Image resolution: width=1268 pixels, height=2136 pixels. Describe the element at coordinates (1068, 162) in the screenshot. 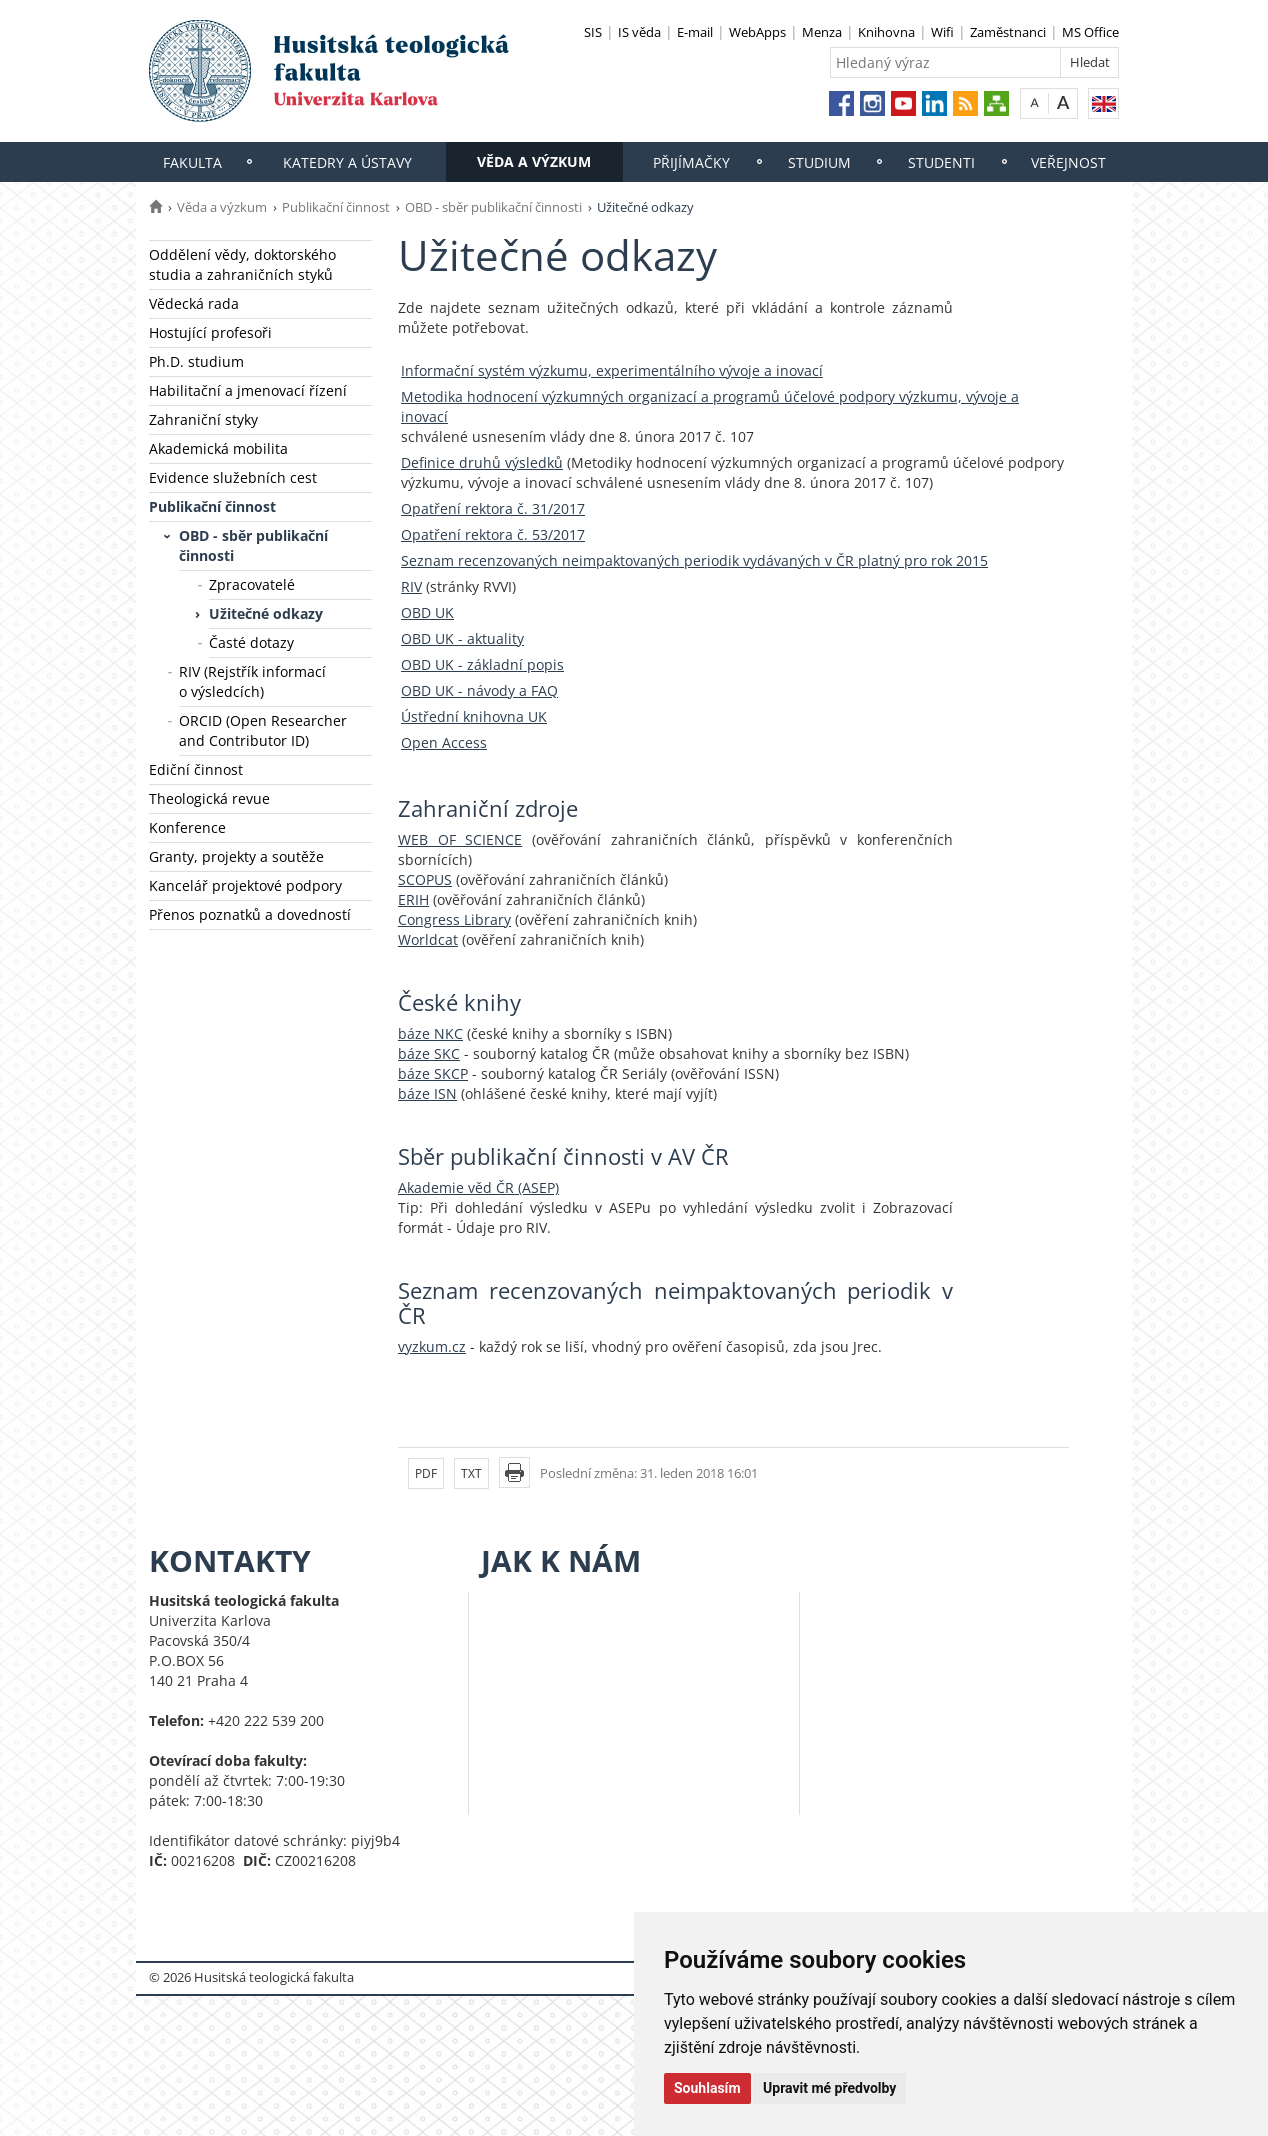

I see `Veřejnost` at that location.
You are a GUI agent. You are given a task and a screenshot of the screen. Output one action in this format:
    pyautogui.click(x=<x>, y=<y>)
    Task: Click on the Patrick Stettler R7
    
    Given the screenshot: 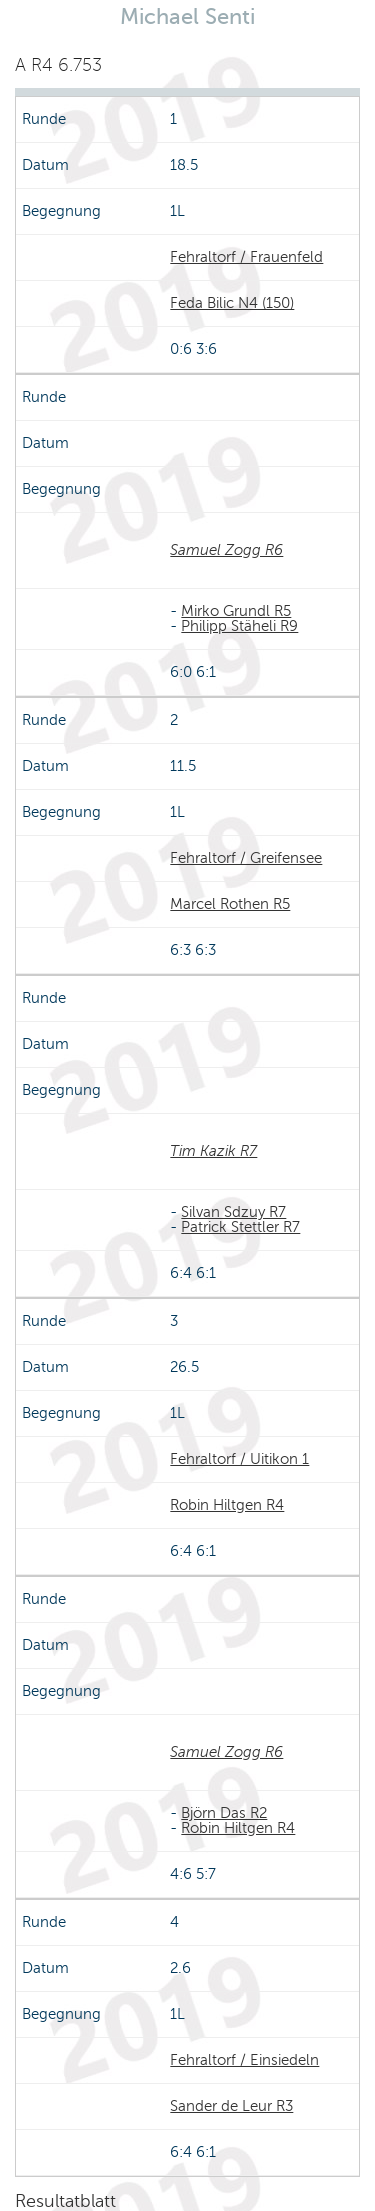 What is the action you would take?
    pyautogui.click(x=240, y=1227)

● Instructions to follow: From the material above, set down exactly the lines starting at the one with "You are a GUI" and ending at the one with "Task: Click on the Patrick Stettler R7", end lines included.

● Solution for this task:
You are a GUI agent. You are given a task and a screenshot of the screen. Output one action in this format:
    pyautogui.click(x=<x>, y=<y>)
    Task: Click on the Patrick Stettler R7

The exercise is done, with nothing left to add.